__Exercise__
Entries below include pictures. Output exactly the lines from the one with "Siman-Tov (Ed.), From" down to the one with "вверх страни", both ends included, and leave the pictures out.

** Task inputs follows **

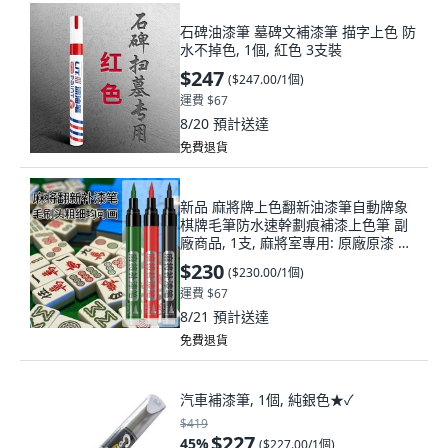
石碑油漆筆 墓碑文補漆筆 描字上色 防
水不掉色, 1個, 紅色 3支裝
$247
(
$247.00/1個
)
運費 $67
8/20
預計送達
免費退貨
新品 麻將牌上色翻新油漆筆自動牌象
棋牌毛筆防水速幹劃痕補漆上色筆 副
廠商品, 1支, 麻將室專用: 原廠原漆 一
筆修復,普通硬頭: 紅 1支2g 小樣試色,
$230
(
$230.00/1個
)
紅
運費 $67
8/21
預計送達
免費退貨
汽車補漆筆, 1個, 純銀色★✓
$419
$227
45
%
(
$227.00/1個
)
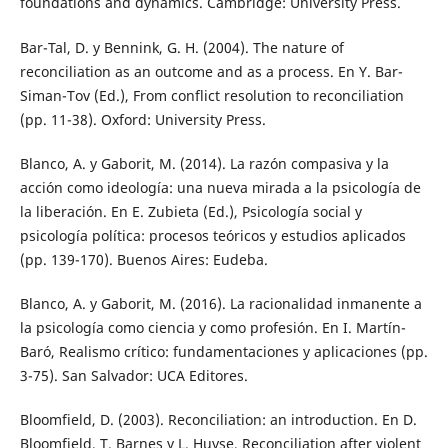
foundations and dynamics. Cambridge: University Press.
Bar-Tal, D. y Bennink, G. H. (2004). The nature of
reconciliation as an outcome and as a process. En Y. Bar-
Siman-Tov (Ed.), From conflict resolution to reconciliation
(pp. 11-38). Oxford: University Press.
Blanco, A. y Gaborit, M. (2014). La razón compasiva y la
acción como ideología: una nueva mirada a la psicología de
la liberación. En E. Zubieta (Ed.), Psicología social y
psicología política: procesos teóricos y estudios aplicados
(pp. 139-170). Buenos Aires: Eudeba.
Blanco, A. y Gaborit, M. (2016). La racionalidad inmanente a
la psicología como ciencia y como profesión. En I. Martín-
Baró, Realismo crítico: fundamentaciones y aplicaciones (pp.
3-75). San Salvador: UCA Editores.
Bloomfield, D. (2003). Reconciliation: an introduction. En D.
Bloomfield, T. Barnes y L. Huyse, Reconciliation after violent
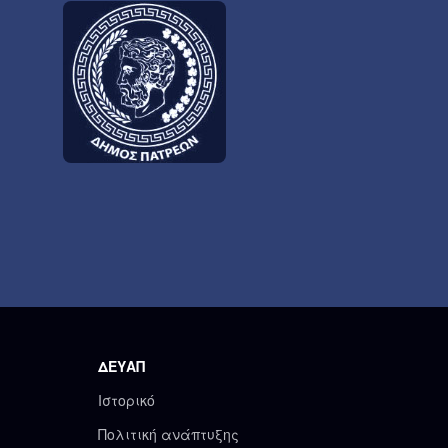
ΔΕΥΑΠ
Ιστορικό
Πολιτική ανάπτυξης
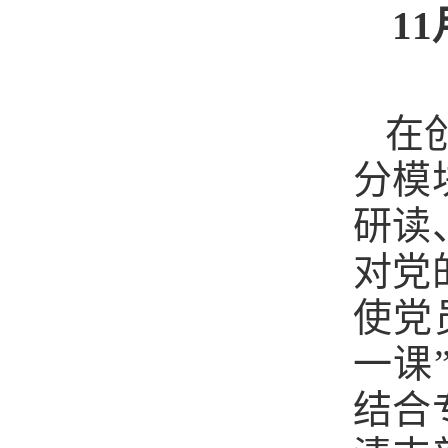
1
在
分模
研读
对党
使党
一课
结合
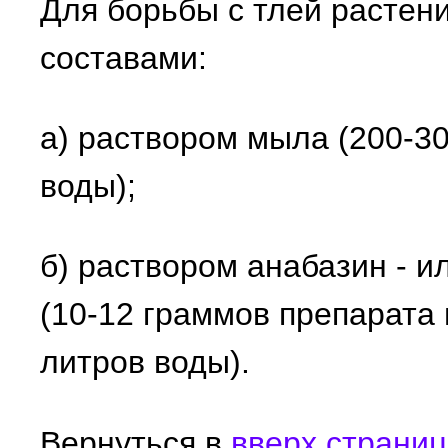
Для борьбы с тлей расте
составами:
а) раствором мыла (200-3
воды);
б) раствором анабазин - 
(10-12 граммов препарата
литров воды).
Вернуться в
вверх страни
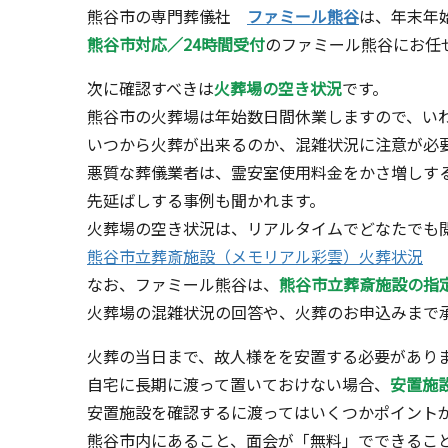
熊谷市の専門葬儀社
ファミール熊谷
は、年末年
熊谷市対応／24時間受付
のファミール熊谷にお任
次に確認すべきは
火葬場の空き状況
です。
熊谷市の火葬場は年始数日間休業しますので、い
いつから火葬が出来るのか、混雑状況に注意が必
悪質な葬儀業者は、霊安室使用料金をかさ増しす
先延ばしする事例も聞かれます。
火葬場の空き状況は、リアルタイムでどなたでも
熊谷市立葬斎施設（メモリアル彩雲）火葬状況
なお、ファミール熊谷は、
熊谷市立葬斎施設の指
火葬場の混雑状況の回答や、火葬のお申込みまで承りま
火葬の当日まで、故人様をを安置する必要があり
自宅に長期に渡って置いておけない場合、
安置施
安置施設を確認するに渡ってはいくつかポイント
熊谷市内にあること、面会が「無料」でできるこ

** End of Task inputs **
** Task inputs follows **

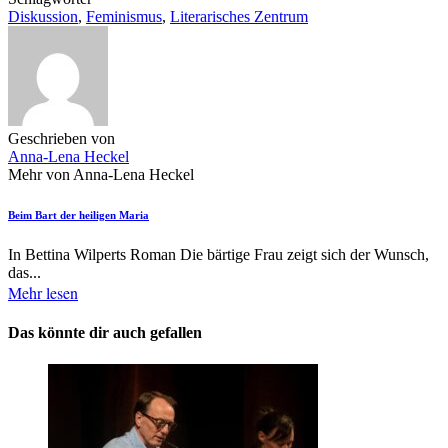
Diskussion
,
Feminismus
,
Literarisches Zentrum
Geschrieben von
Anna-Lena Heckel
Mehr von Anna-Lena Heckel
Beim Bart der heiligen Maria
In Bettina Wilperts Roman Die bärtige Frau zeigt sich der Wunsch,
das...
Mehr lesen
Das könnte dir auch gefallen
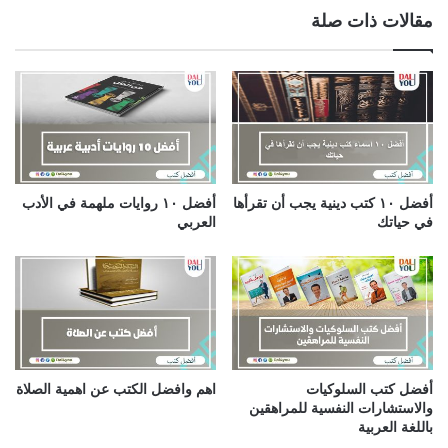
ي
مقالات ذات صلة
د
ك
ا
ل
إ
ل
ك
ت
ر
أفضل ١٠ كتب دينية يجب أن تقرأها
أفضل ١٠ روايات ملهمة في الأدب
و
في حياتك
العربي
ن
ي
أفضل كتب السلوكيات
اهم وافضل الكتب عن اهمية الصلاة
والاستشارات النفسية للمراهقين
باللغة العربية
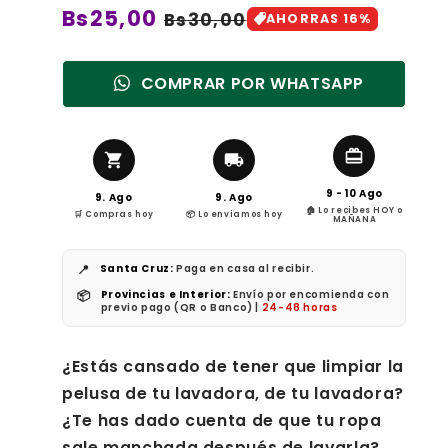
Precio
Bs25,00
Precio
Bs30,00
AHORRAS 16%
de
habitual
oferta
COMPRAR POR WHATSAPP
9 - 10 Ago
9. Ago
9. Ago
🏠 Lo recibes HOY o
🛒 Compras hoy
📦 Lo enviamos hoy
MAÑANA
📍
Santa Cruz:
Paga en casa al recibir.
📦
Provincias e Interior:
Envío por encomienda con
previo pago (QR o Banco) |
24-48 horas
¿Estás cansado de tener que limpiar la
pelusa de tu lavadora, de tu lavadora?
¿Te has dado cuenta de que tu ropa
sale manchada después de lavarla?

** End of Task inputs **
** Task inputs follows **

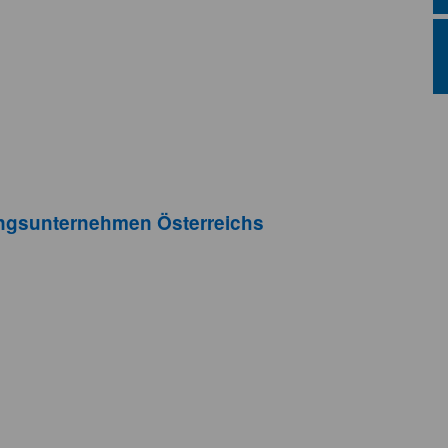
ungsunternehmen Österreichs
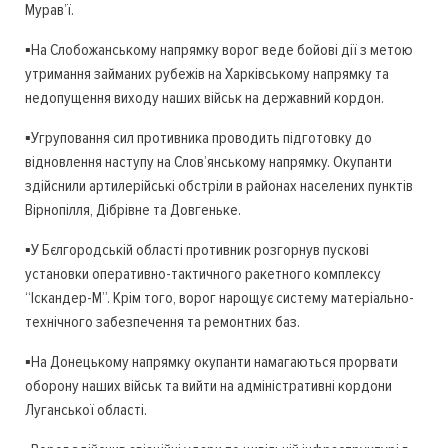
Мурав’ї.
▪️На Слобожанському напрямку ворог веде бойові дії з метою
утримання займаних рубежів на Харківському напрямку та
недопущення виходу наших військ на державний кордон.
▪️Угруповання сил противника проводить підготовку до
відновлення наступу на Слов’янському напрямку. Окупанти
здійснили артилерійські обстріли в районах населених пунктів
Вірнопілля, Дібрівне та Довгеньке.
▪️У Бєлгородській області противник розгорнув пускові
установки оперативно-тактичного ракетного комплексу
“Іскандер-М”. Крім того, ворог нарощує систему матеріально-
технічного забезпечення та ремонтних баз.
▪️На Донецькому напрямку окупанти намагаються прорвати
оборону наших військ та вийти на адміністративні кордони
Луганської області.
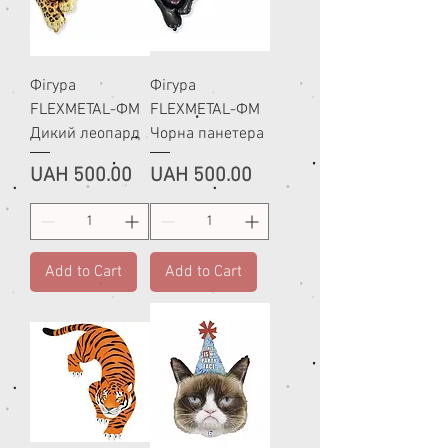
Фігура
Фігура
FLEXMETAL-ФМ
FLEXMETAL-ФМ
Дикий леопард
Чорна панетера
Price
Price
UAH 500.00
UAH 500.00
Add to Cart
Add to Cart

** End of Task inputs **

__Task answer__
Siman-Tov (Ed.), From conflict resolution to reconciliation
(pp. 11-38). Oxford: University Press.
Blanco, A. y Gaborit, M. (2014). La razón compasiva y la
acción como ideología: una nueva mirada a la psicología de
la liberación. En E. Zubieta (Ed.), Psicología social y
psicología política: procesos teóricos y estudios aplicados
(pp. 139-170). Buenos Aires: Eudeba.
Blanco, A. y Gaborit, M. (2016). La racionalidad inmanente a
la psicología como ciencia y como profesión. En I. Martín-
Baró, Realismo crítico: fundamentaciones y aplicaciones (pp.
3-75). San Salvador: UCA Editores.
Bloomfield, D. (2003). Reconciliation: an introduction. En D.
Bloomfield, T. Barnes y L. Huyse, Reconciliation after violent
ΔΕΥΑΠ
Ιστορικό
Πολιτική ανάπτυξης
1
在
分模
研读
对党
使党
一课
结合
Для борьбы с тлей расте
составами:
а) раствором мыла (200-3
воды);
б) раствором анабазин - 
(10-12 граммов препарата
литров воды).
Вернуться в
вверх страни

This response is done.